La primera noche que pasaron juntos tenían entre ellos un poco más de seis kilómetros que los separaban, una sábana, una red wifi y la sonrisa de ella.
El frío congelaba todos los silencios que transcurrían entre lo que cada uno escribía y el momento en el que Whatsapp les decía que el otro estaba escribiendo. En ese momento, ante la incertidumbre de que uno de los dos no respondiera, los poros se erizaban, los huesos dolían, la sonrisa desaparecía.
Llovía afuera a cántaros, llovía en sus corazones, entre sus piernas. La humedad la respiraban, la sentían, caliente o fría, pero la sentían. La media noche había pasado hacía un rato y la oscuridad los inundaba, solo era interrumpida por una luz encendida cada dos o tres minutos. Para ver si ya había respondido, para ver si ya había llegado una notificación, o hasta para mirar la hora y decirse que al otro día tenían que madrugar.
Y aunque importara el trasnocho, no importaba. Porque entre cada silencio y cada hueso helado, había un sentimiento, un sentimiento mutuo, un suspiro.
-Venga le digo – dijo él.
-Venga usted – respondió ella.
-¿Y qué me da? – preguntó él.
-No sé, venga y ahí vemos- dijo ella.
-¿Apartamento 707?- preguntó él.
-Sí- respondió ella.
El silencio volvió a llenarla de incertidumbre, volvió a congelarle los huesos. Pasaron cuatro minutos.
-¿Estás?- le escribió ella.
No hubo respuesta. Pasaron tres minutos.
-¿Qué te hiciste?- volvió a preguntar ella.
En el carro de él, el celular alumbraba y sonaba cada que ella le escribía. Él suponía que era ella, pero no podía responderle. Tomó la autopista a toda velocidad y en un punto, giró a la derecha y empezó a subir la loma que llevaba a la urbanización que ella le había dicho.
-Ya estoy aquí, ¿Sí me dejan entrar? – preguntó él cuando encontró el edificio.
-¿Aquí, dónde?- preguntó ella.
Él agarró su celular con las dos manos, tomó una foto a la puerta de la urbanización y se la envió.
Cuando abrió la foto, ella se sonrojó, sonrió, no sintió frío.
-Claro que te dejo entrar- respondió.
Parqueó el carro en el lugar de los visitantes. Estaba en pantaloneta, con zapatos y una chompa que trataba de cubrirle el frío, pero la verdad es que se le metía por entre las piernas y lo estremecía.
Siete pisos, los siete pisos más largos de su vida, sentía como si el ascensor se hubiera detenido y no quisiera seguir subiendo.
Giró a su izquierda y no encontró el número que buscaba, giró y se encontró con su cabello negro con algunos rayos rubios, con su blusa blanca, con su pantalón de pijama, con un abrazo que le estremeció el cuerpo, le dio escalofríos y le aceleró el corazón. Se sumergió en sus hombros, le besó el cuello, la hizo erizar.
-No creí que vinieras- le dijo ella.
-Yo tampoco- respondió él – pero aquí estoy.
Lo invitó a entrar, le sonrió, le ofreció un café, pero él lo rechazó.

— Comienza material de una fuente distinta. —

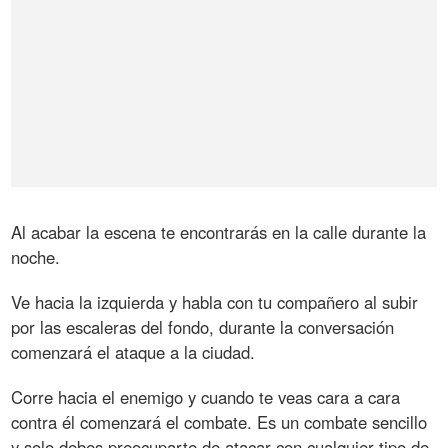
Al acabar la escena te encontrarás en la calle durante la
noche.
Ve hacia la izquierda y habla con tu compañero al subir
por las escaleras del fondo, durante la conversación
comenzará el ataque a la ciudad.
Corre hacia el enemigo y cuando te veas cara a cara
contra él comenzará el combate. Es un combate sencillo
y solo debes preocuparte de atacar con cualquier tipo de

-¿Dónde vamos a dormir? – preguntó él.
-En mi cuarto, tu de para arriba y yo de para abajo- dijo ella.
-¡Nos vamos a oler la pecueca!- agregó él.

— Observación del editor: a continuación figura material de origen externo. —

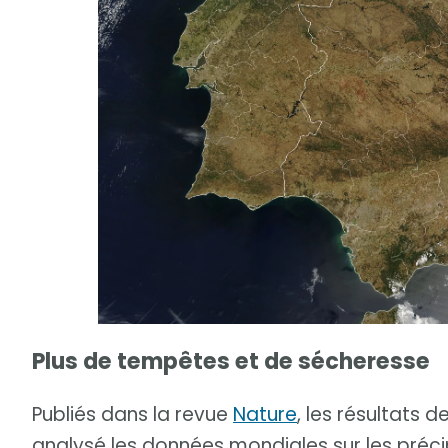
Plus de tempêtes et de sécheresse
Publiés dans la revue
Nature
, les résultats 
analysé les données mondiales sur les préci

Ella soltó una carcajada a medias, porque recordó que había gente durmiendo. Lo metió rápido a su habitación, y con una sonrisa nerviosa, cerró la puerta del cuarto. Se volteó, lo miró a los ojos. Él ya se estaba quitando la chompa, los zapatos y sacando del bolsillo las llaves del carro, de la casa, los pañuelos.
Se metieron bajo las cobijas, se sintieron los pies fríos, las manos heladas, se abrazaron, se sonrieron, se miraron. El silencio dejó de enfriarles el cuerpo y se convirtió en una calurosa compañía, porque ya no tenían la incertidumbre de una aplicación diciéndoles que tenían que esperar a que el otro dijera algo, porque ya no esperaban que lo dijera, ya simplemente esperaban la caricia, el suspiro, el beso, el sueño.